▶ _EXERCISE PROMPT_: Required from the data below: the exact lines starting at the line containing "But a number of manufacturers are focusing" and ending at the line containing "Toggle navigation", with both ends kept and all pictures dropped.

(Saved entries)
▬▬▬

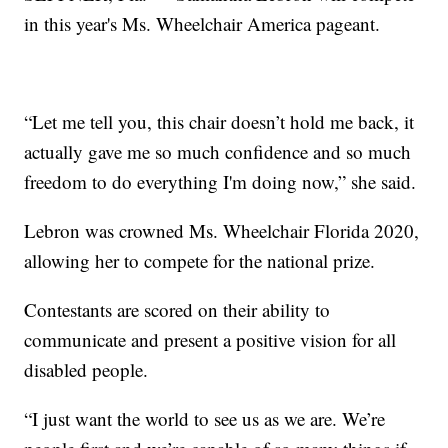
in this year's Ms. Wheelchair America pageant.
“Let me tell you, this chair doesn’t hold me back, it
actually gave me so much confidence and so much
freedom to do everything I'm doing now,” she said.
Lebron was crowned Ms. Wheelchair Florida 2020,
allowing her to compete for the national prize.
Contestants are scored on their ability to
communicate and present a positive vision for all
disabled people.
“I just want the world to see us as we are. We’re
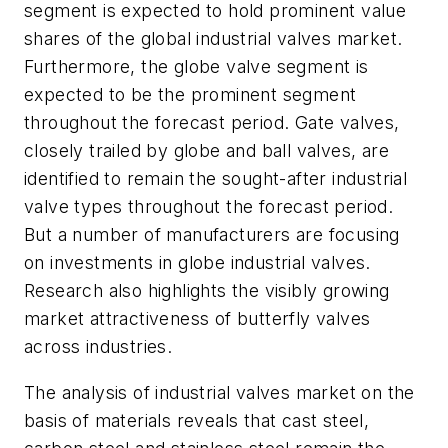
segment is expected to hold prominent value
shares of the global industrial valves market.
Furthermore, the globe valve segment is
expected to be the prominent segment
throughout the forecast period. Gate valves,
closely trailed by globe and ball valves, are
identified to remain the sought-after industrial
valve types throughout the forecast period.
But a number of manufacturers are focusing
on investments in globe industrial valves.
Research also highlights the visibly growing
market attractiveness of butterfly valves
across industries.
The analysis of industrial valves market on the
basis of materials reveals that cast steel,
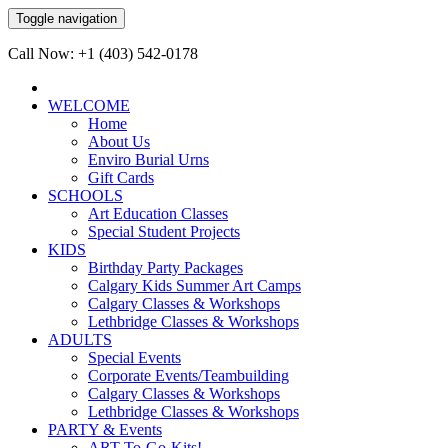
Toggle navigation
Call Now: +1 (403) 542-0178
WELCOME
Home
About Us
Enviro Burial Urns
Gift Cards
SCHOOLS
Art Education Classes
Special Student Projects
KIDS
Birthday Party Packages
Calgary Kids Summer Art Camps
Calgary Classes & Workshops
Lethbridge Classes & Workshops
ADULTS
Special Events
Corporate Events/Teambuilding
Calgary Classes & Workshops
Lethbridge Classes & Workshops
PARTY & Events
ART-To-Go-Kits!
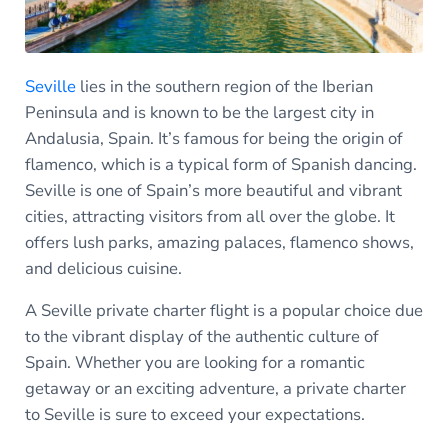
Seville
lies in the southern region of the Iberian
Peninsula and is known to be the largest city in
Andalusia, Spain. It’s famous for being the origin of
flamenco, which is a typical form of Spanish dancing.
Seville is one of Spain’s more beautiful and vibrant
cities, attracting visitors from all over the globe. It
offers lush parks, amazing palaces, flamenco shows,
and delicious cuisine.
A Seville private charter flight is a popular choice due
to the vibrant display of the authentic culture of
Spain. Whether you are looking for a romantic
getaway or an exciting adventure, a private charter
to Seville is sure to exceed your expectations.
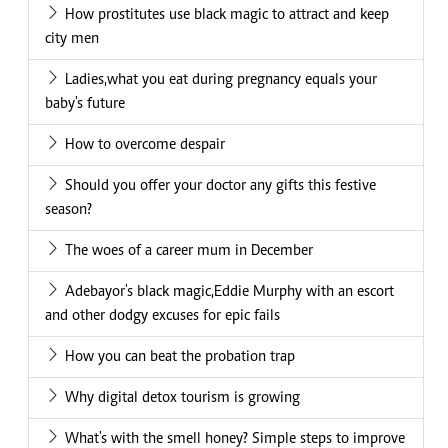
How prostitutes use black magic to attract and keep
city men
Ladies,what you eat during pregnancy equals your
baby's future
How to overcome despair
Should you offer your doctor any gifts this festive
season?
The woes of a career mum in December
Adebayor's black magic,Eddie Murphy with an escort
and other dodgy excuses for epic fails
How you can beat the probation trap
Why digital detox tourism is growing
What's with the smell honey? Simple steps to improve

▬▬▬

▶ _TASK RESULT_:
But a number of manufacturers are focusing
on investments in globe industrial valves.
Research also highlights the visibly growing
market attractiveness of butterfly valves
across industries.
The analysis of industrial valves market on the
basis of materials reveals that cast steel,
Toggle navigation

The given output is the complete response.